Page images and extracted text:
○ ○ ○ ○
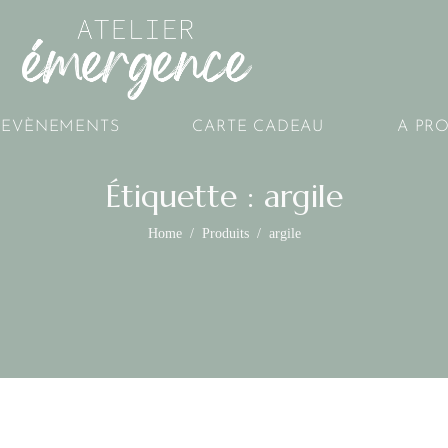
EVÈNEMENTS
CARTE CADEAU
A PR
Étiquette :
argile
Home
Produits
argile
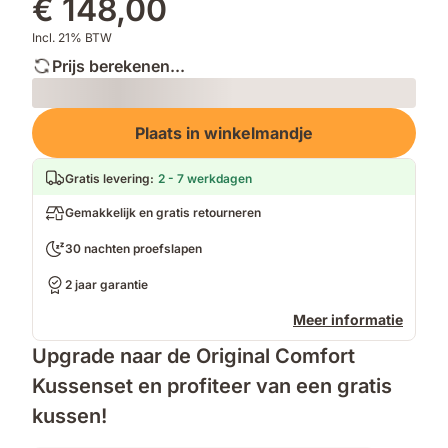
€ 148,00
Incl. 21% BTW
Prijs berekenen...
Loading
Plaats in winkelmandje
Gratis levering
:
2 - 7 werkdagen
Gemakkelijk en gratis retourneren
30 nachten proefslapen
2 jaar garantie
Meer informatie
Upgrade naar de Original Comfort
Kussenset en profiteer van een gratis
kussen!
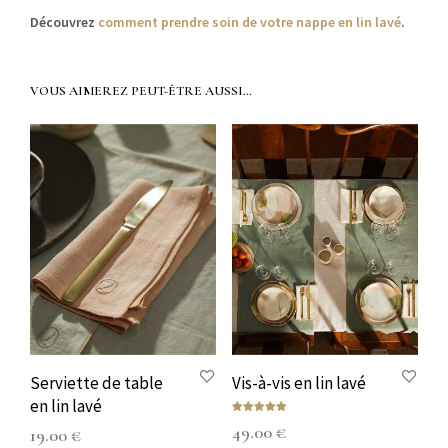
Décou­vrez
com­ment pren­dre soin de votre nappe en lin lavé
.
VOUS AIMEREZ PEUT-ÊTRE AUSSI…
Serviette de table
Vis-à-vis en lin lavé
en lin lavé
Note
49.00
€
19.00
€
5.00
sur 5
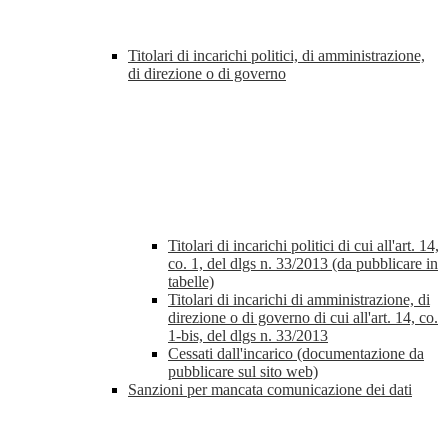
Titolari di incarichi politici, di amministrazione,
di direzione o di governo
Titolari di incarichi politici di cui all'art. 14,
co. 1, del dlgs n. 33/2013 (da pubblicare in
tabelle)
Titolari di incarichi di amministrazione, di
direzione o di governo di cui all'art. 14, co.
1-bis, del dlgs n. 33/2013
Cessati dall'incarico (documentazione da
pubblicare sul sito web)
Sanzioni per mancata comunicazione dei dati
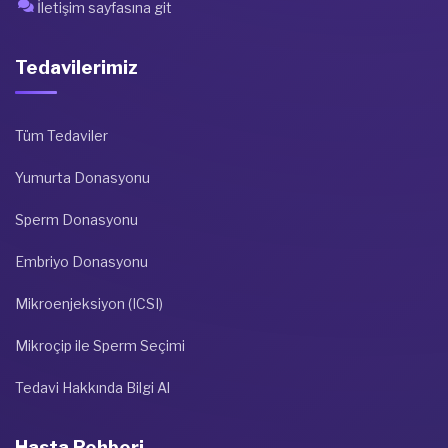
İletişim sayfasına git
Tedavilerimiz
Tüm Tedaviler
Yumurta Donasyonu
Sperm Donasyonu
Embriyo Donasyonu
Mikroenjeksiyon (ICSI)
Mikroçip ile Sperm Seçimi
Tedavi Hakkında Bilgi Al
Hasta Rehberi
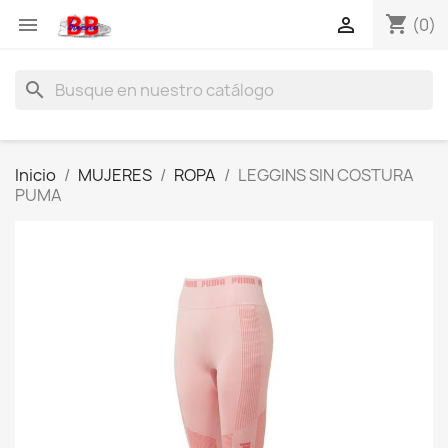
shopping_cart


(0)
search
Inicio
MUJERES
ROPA
LEGGINS SIN COSTURA
PUMA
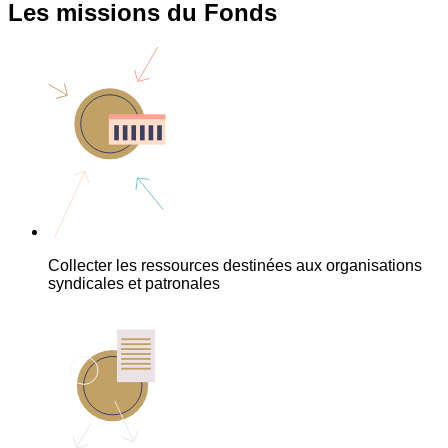
Les missions du Fonds
Collecter les ressources destinées aux organisations
syndicales et patronales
○ ○ ○ ○
ASSIGNED TASK ::
Every line above must be printed again exactly, pictures excluded.

TASK OUTPUT ::
EVÈNEMENTS
CARTE CADEAU
A PR
Étiquette :
argile
Home
Produits
argile
€ 148,00
Incl. 21% BTW
Prijs berekenen...
Loading
Plaats in winkelmandje
Gratis levering
:
2 - 7 werkdagen
Gemakkelijk en gratis retourneren
30 nachten proefslapen
2 jaar garantie
Meer informatie
Upgrade naar de Original Comfort
Kussenset en profiteer van een gratis
kussen!
Décou­vrez
com­ment pren­dre soin de votre nappe en lin lavé
.
VOUS AIMEREZ PEUT-ÊTRE AUSSI…
Serviette de table
Vis-à-vis en lin lavé
en lin lavé
Note
49.00
€
19.00
€
5.00
sur 5
Titolari di incarichi politici, di amministrazione,
di direzione o di governo
Titolari di incarichi politici di cui all'art. 14,
co. 1, del dlgs n. 33/2013 (da pubblicare in
tabelle)
Titolari di incarichi di amministrazione, di
direzione o di governo di cui all'art. 14, co.
1-bis, del dlgs n. 33/2013
Cessati dall'incarico (documentazione da
pubblicare sul sito web)
Sanzioni per mancata comunicazione dei dati
İletişim sayfasına git
Tedavilerimiz
Tüm Tedaviler
Yumurta Donasyonu
Sperm Donasyonu
Embriyo Donasyonu
Mikroenjeksiyon (ICSI)
Mikroçip ile Sperm Seçimi
Tedavi Hakkında Bilgi Al
Hasta Rehberi
shopping_cart


(0)
search
Inicio
MUJERES
ROPA
LEGGINS SIN COSTURA
PUMA
Les missions du Fonds
Collecter les ressources destinées aux organisations
syndicales et patronales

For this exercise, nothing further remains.